To blame Breezy Johnson’s injury, or other crashes that hampered contenders.

But randomness alone doesn’t explain why a once-dominant program sputtered to a single medal (a silver) at these Olympics. It doesn’t explain why six of the 10 individual races here finished without an American in the top 10, or why eight finished without an American in the top six, or why mixed parallel slalom team finished off the podium.

For three decades, every fourth winter, U.S. Alpine produced multiple medals or a golden one. The team’s success spanned different disciplines, genders and generations. First came Diann Roffe, then Tommy Moe and Picabo Street. Then came Bode Miller and Ted Ligety. Julia Mancuso and Lindsey Vonn extended the legacy, and Shiffrin took the torch from there.

But beyond Shiffrin, the U.S. has struggled to keep pace with European powers, and no, this isn’t a two-week anomaly. People who know the sport have seen this decline unspooling for years.

USA skiers (from left) Mikaela Shiffrin, River Radamus, Paula Moltzan and Tommy Ford react after finishing fourth in the mixed team parallel event at the 2022 Winter Olympic Games at the Yanqing National Alpine Skiing Centre in Yanqing on February 20, 2022. (FABRICE COFFRINI/AFP via Getty Images)
USA skiers (from left) Mikaela Shiffrin, River Radamus, Paula Moltzan and Tommy Ford react after finishing fourth in the mixed team parallel event at the 2022 Winter Olympic Games at the Yanqing National Alpine Skiing Centre in Yanqing on February 20, 2022. (FABRICE COFFRINI/AFP via Getty Images) (FABRICE COFFRINI via Getty Images)

“Our international junior results over the last decade are unremarkable compared to previous generations,” U.S. downhiller turned broadcaster Steve Porino said in 2020.

Way back in 2014, months after five Americans won Alpine Olympic medals, the publication Ski Racing sounded the alarm.

“One doesn’t need to look far to see problems lurking,” it wrote. “There is a broad lack of depth throughout the sport pipeline as evidenced in world age rankings.

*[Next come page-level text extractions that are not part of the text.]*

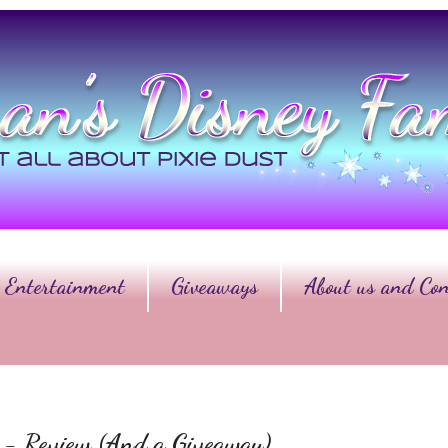
Entertainment
Giveaways
About us and Con
er - Review (And a Giveaway)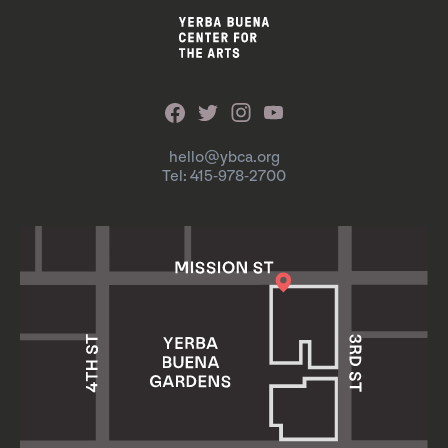
hello@ybca.org
Tel: 415-978-2700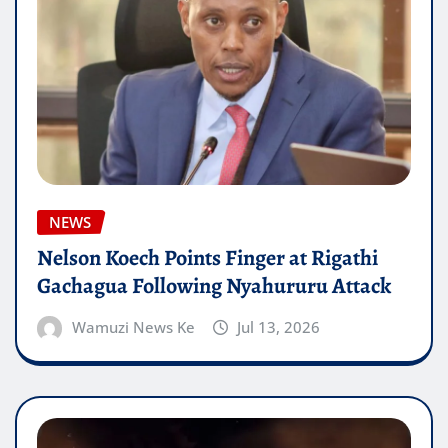
NEWS
Nelson Koech Points Finger at Rigathi
Gachagua Following Nyahururu Attack
Wamuzi News Ke
Jul 13, 2026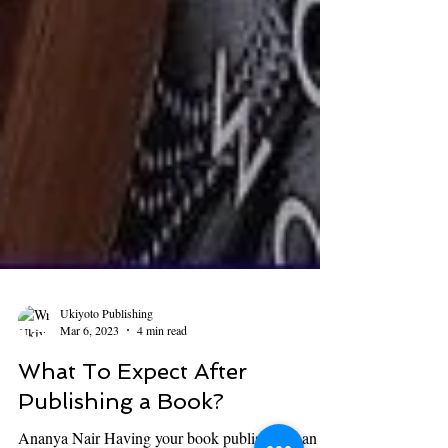
Ukiyoto Publishing
Mar 6, 2023
4 min read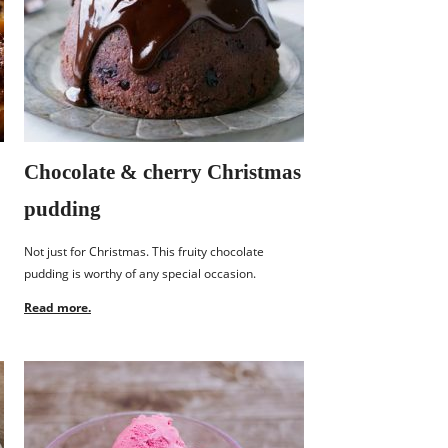
Chocolate & cherry Christmas
pudding
Not just for Christmas. This fruity chocolate
pudding is worthy of any special occasion.
Read more.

Competitive colleges are filling their rosters with foreign competitors due to the lack of available ‘home-grown’ talent. Competitiveness in important benchmarking events, such as the World Junior Championships, is off the pace from 10 years ago when most of today’s stars were developing.”

The source of the problems, many believed, was that the sport had gotten prohibitively expensive. While U.S. Ski and Snowboard spent millions to keep its pros atop the world, families spent hundreds of thousands of dollars simply to keep their kids in the sport through high school. “At the grassroots level,” Ski Racing wrote, “increased demands, travel, academic sacrifices, equipment requirements and professionalization of youth sports are all conspiring to drive up the cost.”

“It has gone from expensive to astronomical,” Porino said. “And no one really understands why or whether there has been any value added.”

The sport, of course, has always been one of privilege. “Ski racing, and skiing in general, is incredibly elitist,” Ryan Cochran-Siegle, the lone U.S. medalist in Beijing, admitted last week. It’s also incredibly white. An Aspen Institute study found that, among a national survey of nearly 6,000 high school students, 0% of Black students and 0% of Hispanic students skied on school teams; 1% of Black students and 0% of Hispanics skied outside of school. As the country has gotten more diverse, ski racing hasn’t kept up, and is pulling from an increasingly slimmer subset of America’s athletic talent.

“The strength of America is its diversity, and its differences,” Cochran-Siegle said. “We all want to figure out ways to [bridge] those gaps between different minorities and their access to skiing.”

U.S. skier Ryan Cochran-Siegle poses with his silver medal in the super-G event at the National Alpine Ski Centre on February 08, 2022 in Yanqing, China. It was the only Alpine ski medal for the USA in the 2022 Olympics. (Tom Pennington/Getty Images)
U.S. skier Ryan Cochran-Siegle poses with his silver medal in the super-G event at the National Alpine Ski Centre on February 08, 2022 in Yanqing, China. It was the only Alpine ski medal for the USA in the 2022 Olympics. (Tom Pennington/Getty Images) (Tom Pennington via Getty Images)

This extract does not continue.